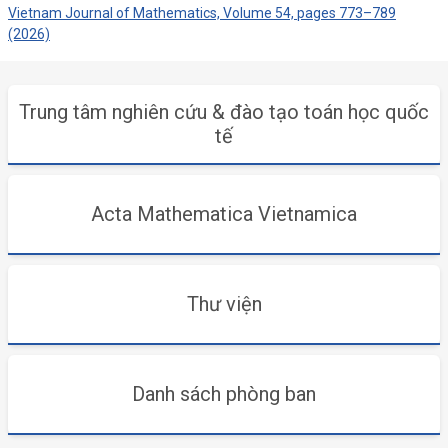
Vietnam Journal of Mathematics, Volume 54, pages 773–789
(2026)
Trung tâm nghiên cứu & đào tạo toán học quốc
tế
Acta Mathematica Vietnamica
Thư viện
Danh sách phòng ban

#### [TASK TO CARRY OUT]
Line by line, write out the entries exactly, and leave the pictures out.

#### [RESPONSE FOR THIS EXERCISE]
Vietnam Journal of Mathematics, Volume 54, pages 773–789
(2026)
Trung tâm nghiên cứu & đào tạo toán học quốc
tế
Acta Mathematica Vietnamica
Thư viện
Danh sách phòng ban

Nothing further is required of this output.